1. I think your original question is answered:
a) Yes, "System.in" is the correct way to read with "standard input" from a Java program and

b) Yes, you seem to be doing it correctly.

2. Not certain what exactly you were trying to do, I took a couple guesses that I thought might help:
a) Q: Are you clear about the distinction between command-line arguments (which are read from "args[]") and standard input (which you read from "System.in")?
A: The answer appears to be "Yes" - you're definitely trying to read from standard input.


b) Q: would you be inclined to using a GUI instead of stdin/stdout?
A: The answer also appears to be "Yes"; you're definitely using a GUI, but I'm not clear if it's Swing ... or Something Else...

3. I've still got many questions (what platform are you on?
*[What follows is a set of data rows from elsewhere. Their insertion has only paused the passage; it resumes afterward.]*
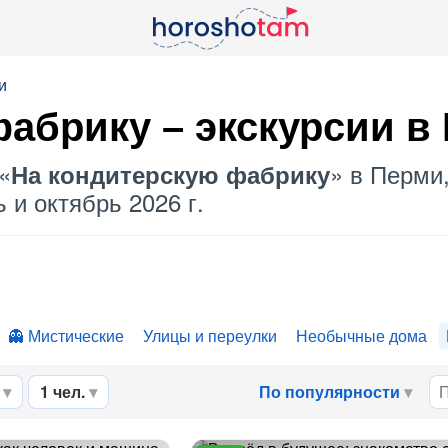
и
фабрику
– экскурсии в
«
» в Перми
На кондитерскую фабрику
 и октябрь 2026 г.
Мистические
Улицы и переулки
Необычные дома
1 чел.
По популярности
Are we dealing with one program, or multiple concurrent programs? If so, are both written in Java? Does one invoke the other, or are they both started independently? Etc etc etc). But I really don't think it would be helpful for us to go there.
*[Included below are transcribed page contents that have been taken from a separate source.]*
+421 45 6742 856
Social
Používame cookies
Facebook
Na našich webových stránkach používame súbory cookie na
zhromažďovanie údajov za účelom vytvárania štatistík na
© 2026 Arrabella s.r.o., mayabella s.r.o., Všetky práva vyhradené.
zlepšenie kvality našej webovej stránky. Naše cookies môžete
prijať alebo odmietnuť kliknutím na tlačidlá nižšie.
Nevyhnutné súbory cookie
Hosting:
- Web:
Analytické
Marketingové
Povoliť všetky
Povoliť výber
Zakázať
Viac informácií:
I've got three suggestions (which may or may not be of help):

a) You might want to modify my (working) test program to try to reproduce the problem. This, in turn, might give you the solution.

b) You might want to consider another way to communicate between your two programs (assuming there *are* two programs). For example: a disk file, a TCP/IP socket or perhaps even JMS.

c) Bear in mind that "communications" involves both:

- The *transport* (standard I/O, file I/O, socket I/O, etc)

- Some form of *synchronization* (is the listener actually ready to
receive before the sender transmits?

Again, I hope that helps!

And please: let us know how you ultimately resolve the problem!